Work instruction: Only lines holding the word "können" are wanted. Copy them from the listing below.
*** Block opens ***
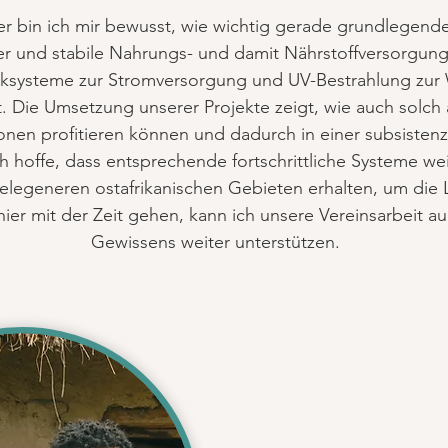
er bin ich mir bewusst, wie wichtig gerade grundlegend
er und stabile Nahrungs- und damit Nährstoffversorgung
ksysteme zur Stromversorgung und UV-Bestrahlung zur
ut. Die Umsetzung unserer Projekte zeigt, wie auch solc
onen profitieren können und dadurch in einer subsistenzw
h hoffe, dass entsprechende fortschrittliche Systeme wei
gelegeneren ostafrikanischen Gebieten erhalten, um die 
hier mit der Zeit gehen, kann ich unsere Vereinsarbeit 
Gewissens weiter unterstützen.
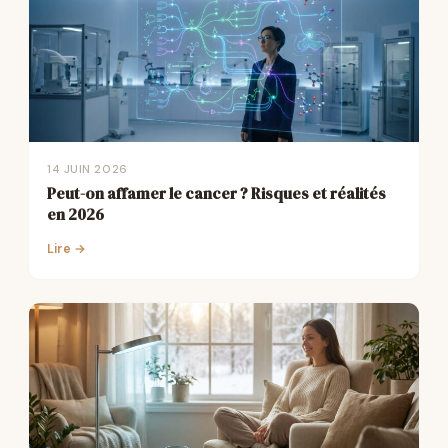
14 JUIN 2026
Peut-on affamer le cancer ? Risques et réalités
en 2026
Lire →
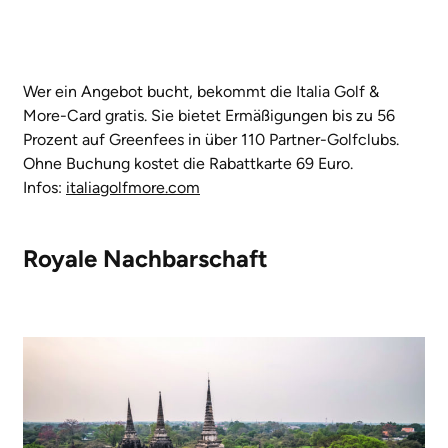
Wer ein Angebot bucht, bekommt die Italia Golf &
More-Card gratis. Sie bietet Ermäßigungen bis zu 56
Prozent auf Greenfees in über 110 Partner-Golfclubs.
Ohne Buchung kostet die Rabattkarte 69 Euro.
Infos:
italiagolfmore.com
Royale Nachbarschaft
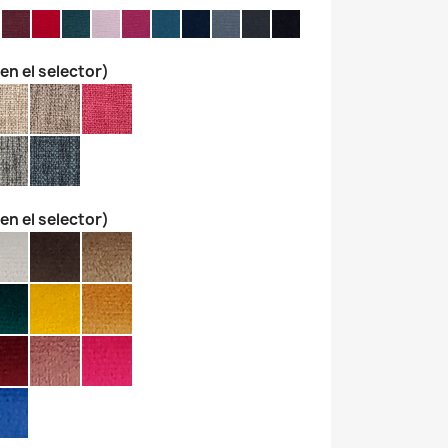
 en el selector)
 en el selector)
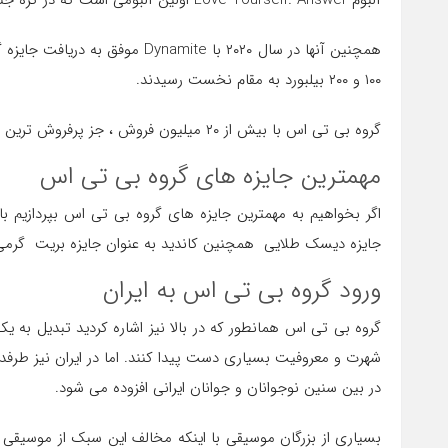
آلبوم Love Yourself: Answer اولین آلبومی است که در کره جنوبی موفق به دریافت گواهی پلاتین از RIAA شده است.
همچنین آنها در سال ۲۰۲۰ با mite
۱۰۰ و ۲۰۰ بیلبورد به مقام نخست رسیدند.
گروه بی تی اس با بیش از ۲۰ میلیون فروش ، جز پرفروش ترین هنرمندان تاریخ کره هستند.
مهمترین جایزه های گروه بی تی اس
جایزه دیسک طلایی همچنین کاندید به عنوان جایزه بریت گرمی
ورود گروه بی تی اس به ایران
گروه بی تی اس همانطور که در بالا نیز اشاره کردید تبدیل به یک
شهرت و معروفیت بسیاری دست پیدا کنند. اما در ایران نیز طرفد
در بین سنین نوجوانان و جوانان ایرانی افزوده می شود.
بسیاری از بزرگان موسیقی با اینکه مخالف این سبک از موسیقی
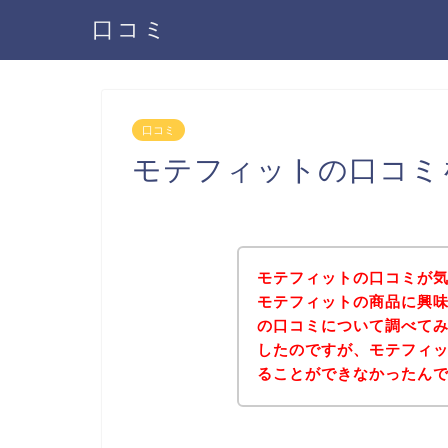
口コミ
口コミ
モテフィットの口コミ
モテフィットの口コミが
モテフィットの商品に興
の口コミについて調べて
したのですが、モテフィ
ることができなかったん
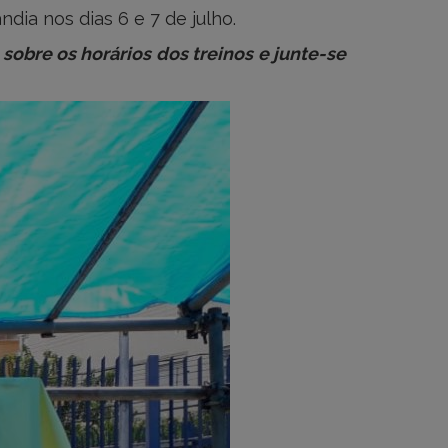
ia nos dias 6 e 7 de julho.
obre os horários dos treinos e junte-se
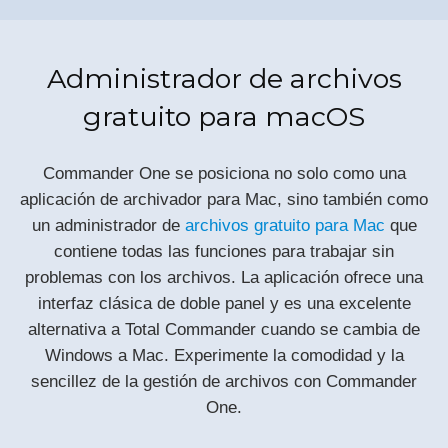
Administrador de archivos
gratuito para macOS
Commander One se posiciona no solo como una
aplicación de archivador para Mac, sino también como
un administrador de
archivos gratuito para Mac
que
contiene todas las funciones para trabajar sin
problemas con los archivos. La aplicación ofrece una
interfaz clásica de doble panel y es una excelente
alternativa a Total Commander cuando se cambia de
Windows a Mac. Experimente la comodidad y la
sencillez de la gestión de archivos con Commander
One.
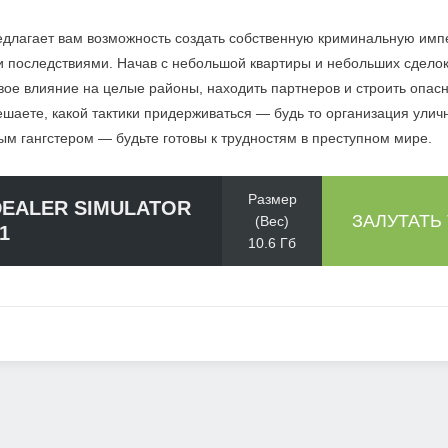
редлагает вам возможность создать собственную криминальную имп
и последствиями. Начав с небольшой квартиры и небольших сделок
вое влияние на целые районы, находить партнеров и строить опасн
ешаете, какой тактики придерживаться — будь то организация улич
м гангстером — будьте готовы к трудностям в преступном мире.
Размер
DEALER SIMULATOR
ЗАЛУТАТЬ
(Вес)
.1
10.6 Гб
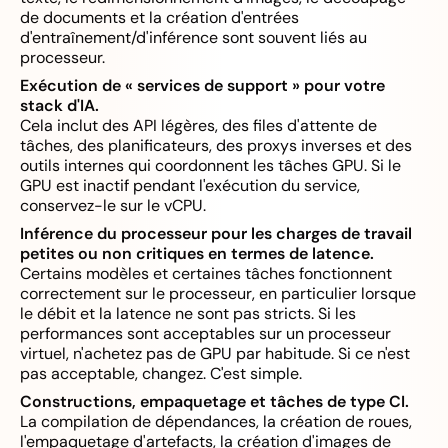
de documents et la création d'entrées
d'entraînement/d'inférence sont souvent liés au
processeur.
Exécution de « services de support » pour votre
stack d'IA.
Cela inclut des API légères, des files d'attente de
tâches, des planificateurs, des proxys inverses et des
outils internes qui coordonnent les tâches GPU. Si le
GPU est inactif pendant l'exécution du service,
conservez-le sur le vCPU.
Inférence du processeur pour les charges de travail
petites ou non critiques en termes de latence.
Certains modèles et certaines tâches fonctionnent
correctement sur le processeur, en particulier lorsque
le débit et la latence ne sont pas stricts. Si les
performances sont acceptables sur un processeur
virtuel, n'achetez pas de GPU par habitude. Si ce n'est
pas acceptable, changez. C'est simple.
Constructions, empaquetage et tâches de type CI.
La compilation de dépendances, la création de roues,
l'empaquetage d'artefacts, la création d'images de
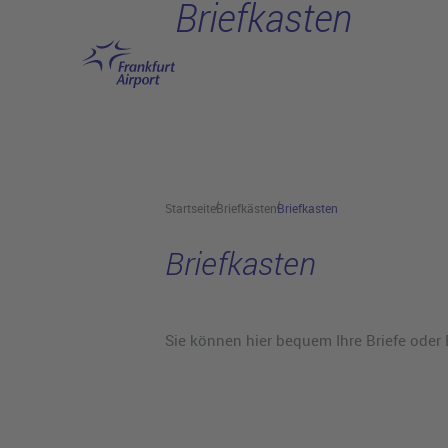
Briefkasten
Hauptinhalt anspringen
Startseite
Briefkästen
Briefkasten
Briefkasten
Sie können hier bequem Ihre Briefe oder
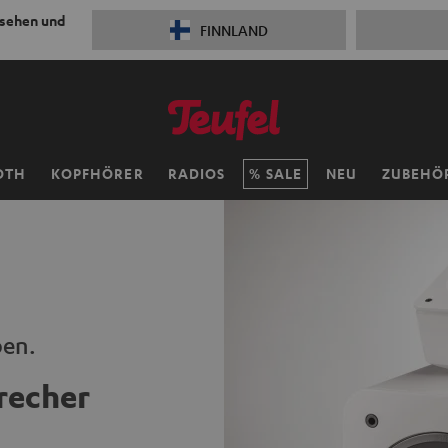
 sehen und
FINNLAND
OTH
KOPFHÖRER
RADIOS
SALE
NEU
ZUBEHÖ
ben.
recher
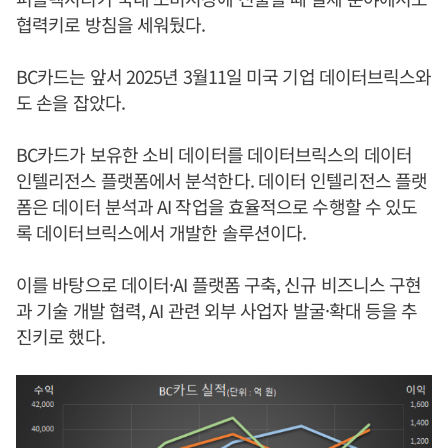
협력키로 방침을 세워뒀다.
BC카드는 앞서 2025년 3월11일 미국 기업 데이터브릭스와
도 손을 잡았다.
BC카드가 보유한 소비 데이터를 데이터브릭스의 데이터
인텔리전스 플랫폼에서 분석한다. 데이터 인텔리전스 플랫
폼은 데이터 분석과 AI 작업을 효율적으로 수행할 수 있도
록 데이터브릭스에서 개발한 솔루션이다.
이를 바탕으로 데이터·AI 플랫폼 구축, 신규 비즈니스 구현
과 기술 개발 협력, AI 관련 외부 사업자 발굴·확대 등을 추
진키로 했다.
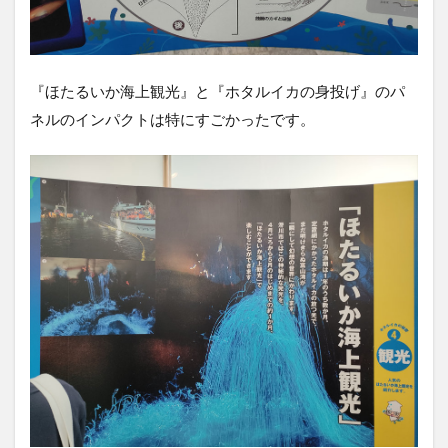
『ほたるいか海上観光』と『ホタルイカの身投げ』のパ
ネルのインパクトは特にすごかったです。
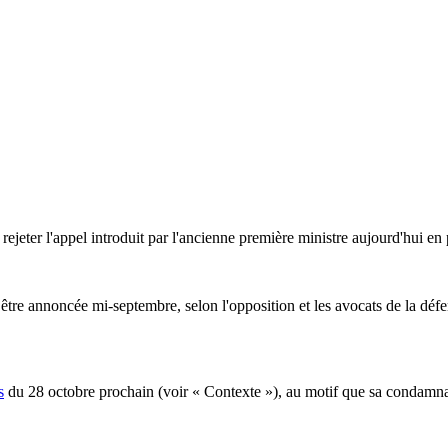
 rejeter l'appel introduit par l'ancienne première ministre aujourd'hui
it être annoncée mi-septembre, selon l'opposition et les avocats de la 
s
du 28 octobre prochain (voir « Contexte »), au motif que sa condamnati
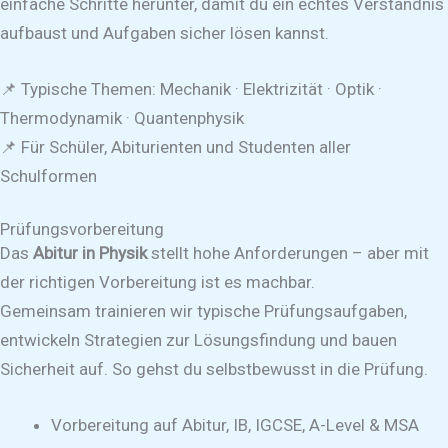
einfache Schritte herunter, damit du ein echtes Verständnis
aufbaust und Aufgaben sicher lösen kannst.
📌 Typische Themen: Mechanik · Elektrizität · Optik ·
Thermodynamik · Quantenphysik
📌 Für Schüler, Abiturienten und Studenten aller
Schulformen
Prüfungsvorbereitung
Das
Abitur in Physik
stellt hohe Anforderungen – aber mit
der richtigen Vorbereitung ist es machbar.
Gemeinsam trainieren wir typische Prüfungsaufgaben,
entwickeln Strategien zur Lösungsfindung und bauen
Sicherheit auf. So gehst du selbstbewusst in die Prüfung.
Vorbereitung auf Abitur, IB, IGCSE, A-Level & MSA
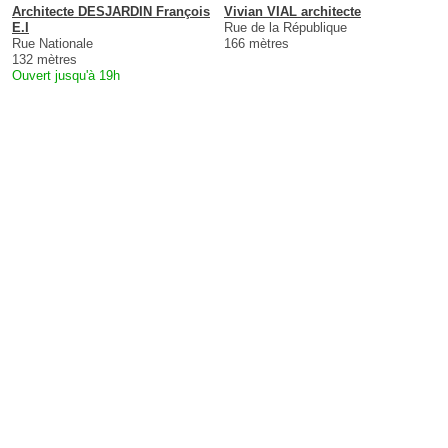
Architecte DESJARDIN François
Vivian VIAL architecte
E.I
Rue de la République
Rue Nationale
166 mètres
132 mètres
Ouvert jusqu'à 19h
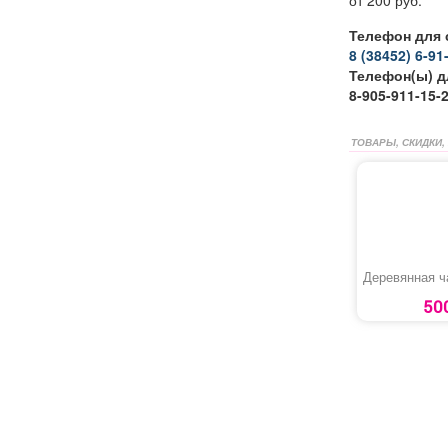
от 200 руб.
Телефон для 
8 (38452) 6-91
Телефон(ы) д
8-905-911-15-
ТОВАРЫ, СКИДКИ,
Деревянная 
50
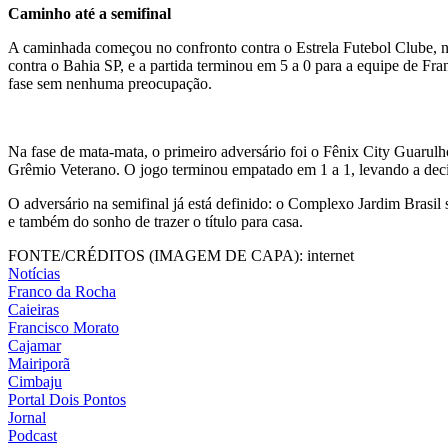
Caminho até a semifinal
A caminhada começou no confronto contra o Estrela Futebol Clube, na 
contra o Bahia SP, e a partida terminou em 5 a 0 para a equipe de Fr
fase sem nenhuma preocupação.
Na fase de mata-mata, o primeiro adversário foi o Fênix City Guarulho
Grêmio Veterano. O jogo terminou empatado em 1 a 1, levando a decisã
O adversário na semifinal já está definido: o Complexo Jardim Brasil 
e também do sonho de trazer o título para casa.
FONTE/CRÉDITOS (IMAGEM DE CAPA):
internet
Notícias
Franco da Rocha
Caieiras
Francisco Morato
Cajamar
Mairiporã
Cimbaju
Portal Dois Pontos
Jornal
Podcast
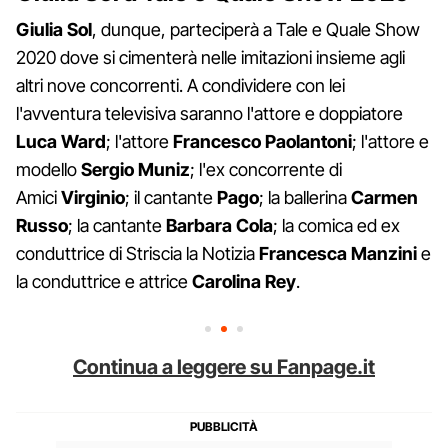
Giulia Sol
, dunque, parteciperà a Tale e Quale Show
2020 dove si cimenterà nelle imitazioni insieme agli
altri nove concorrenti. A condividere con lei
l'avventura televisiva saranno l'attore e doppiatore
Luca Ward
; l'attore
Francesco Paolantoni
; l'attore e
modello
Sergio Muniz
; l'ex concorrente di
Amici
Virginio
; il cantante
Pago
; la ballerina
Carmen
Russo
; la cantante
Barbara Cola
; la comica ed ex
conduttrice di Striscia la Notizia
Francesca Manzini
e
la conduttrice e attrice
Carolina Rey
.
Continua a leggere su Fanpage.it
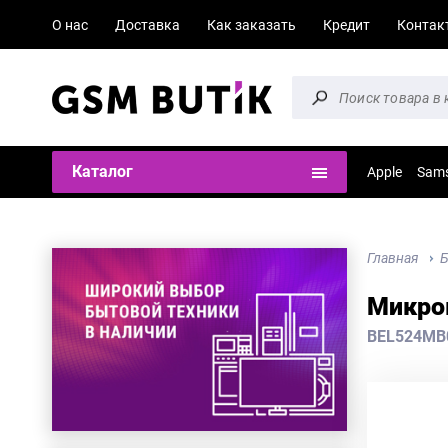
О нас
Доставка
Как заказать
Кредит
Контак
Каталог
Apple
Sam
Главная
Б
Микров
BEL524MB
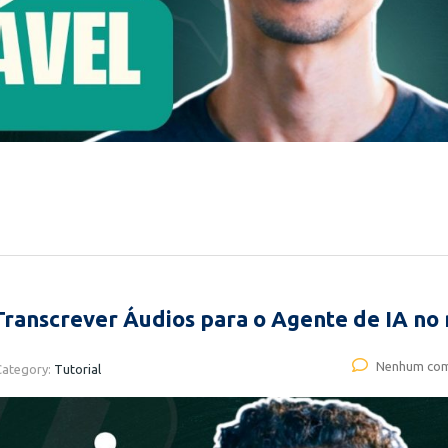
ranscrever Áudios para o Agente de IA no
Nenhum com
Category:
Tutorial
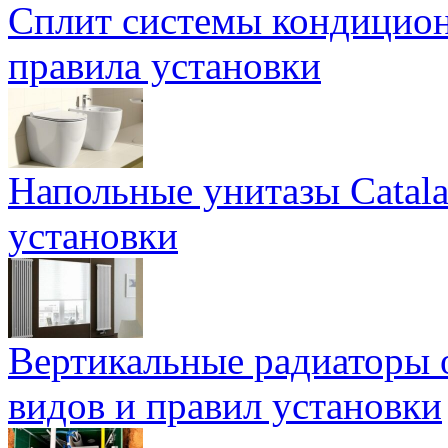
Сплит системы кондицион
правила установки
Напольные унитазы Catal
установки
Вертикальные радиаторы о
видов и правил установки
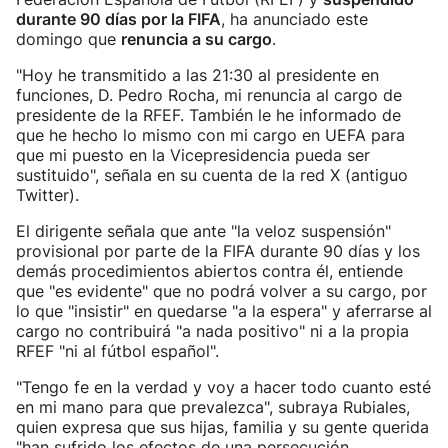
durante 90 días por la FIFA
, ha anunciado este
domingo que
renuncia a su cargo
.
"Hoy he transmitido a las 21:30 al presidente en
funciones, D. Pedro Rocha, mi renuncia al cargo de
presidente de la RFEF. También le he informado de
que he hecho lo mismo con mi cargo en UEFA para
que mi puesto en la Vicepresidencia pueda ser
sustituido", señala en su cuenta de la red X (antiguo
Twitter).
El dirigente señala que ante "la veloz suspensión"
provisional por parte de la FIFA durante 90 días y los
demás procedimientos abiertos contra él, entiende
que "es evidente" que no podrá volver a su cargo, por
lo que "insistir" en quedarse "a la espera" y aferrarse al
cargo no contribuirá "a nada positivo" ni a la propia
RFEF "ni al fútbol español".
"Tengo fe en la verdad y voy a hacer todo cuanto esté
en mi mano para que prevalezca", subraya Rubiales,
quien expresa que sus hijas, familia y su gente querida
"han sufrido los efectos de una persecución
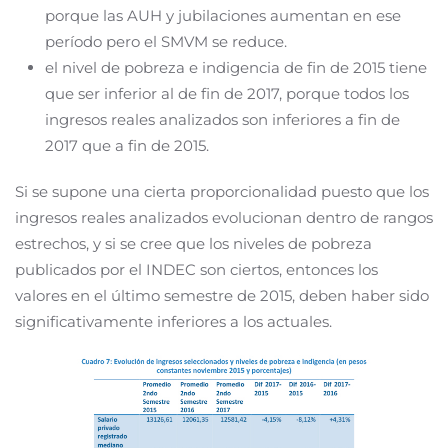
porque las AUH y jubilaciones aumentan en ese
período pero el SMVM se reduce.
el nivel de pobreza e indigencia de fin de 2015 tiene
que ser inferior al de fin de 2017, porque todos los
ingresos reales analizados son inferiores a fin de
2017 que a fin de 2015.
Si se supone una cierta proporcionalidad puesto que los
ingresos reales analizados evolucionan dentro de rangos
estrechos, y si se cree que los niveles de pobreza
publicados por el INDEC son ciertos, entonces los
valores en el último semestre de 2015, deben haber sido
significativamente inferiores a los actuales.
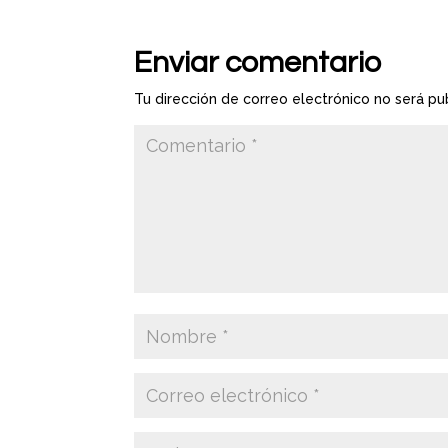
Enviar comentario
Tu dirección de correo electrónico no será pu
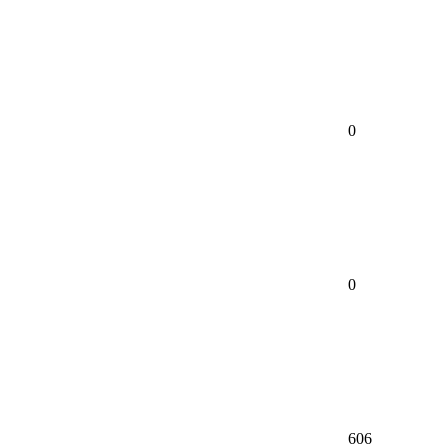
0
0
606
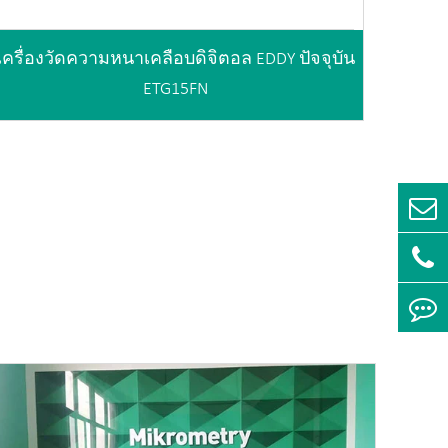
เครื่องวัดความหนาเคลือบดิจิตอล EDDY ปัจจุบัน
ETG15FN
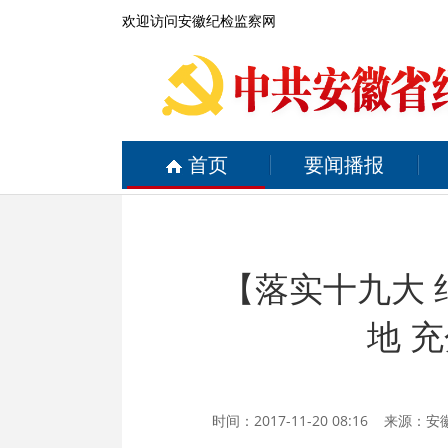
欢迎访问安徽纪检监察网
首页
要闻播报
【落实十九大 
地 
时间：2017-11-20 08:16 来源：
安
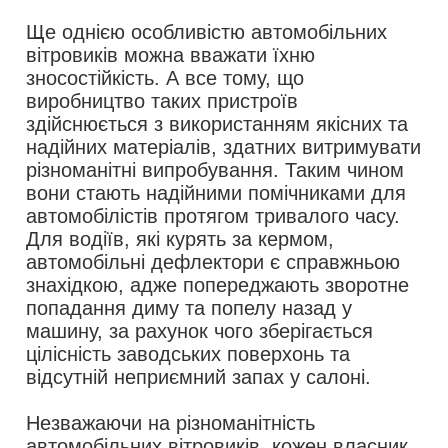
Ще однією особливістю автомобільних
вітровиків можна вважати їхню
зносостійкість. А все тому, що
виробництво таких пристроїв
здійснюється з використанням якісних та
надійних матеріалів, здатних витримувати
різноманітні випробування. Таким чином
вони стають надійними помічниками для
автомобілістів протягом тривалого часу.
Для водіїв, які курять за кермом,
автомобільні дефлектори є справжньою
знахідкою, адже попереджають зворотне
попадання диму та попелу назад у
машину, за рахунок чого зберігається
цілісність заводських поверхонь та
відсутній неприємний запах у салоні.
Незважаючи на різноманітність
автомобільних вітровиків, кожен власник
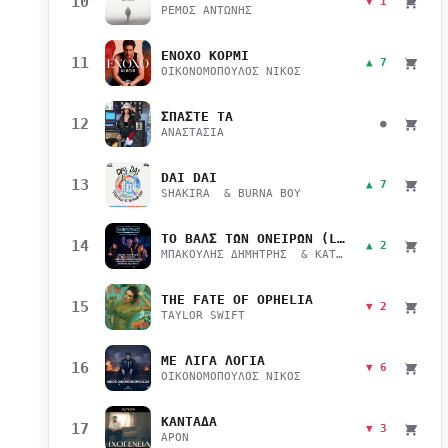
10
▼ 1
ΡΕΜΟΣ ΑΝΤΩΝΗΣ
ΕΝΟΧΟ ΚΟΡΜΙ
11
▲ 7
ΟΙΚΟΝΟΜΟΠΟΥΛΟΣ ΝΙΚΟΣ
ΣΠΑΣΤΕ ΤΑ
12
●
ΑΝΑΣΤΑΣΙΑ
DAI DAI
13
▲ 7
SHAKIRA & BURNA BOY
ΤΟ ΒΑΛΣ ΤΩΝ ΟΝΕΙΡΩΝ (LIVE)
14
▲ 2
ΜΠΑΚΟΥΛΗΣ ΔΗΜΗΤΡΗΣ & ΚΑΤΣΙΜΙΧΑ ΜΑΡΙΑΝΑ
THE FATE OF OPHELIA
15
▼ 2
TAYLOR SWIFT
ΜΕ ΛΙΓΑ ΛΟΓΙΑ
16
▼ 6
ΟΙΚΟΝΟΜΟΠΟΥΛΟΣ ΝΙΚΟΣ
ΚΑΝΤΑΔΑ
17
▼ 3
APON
*** Block closes ***
Task result:
onen profitieren können und dadurch in einer subsistenzw
Sie können hier bequem Ihre Briefe oder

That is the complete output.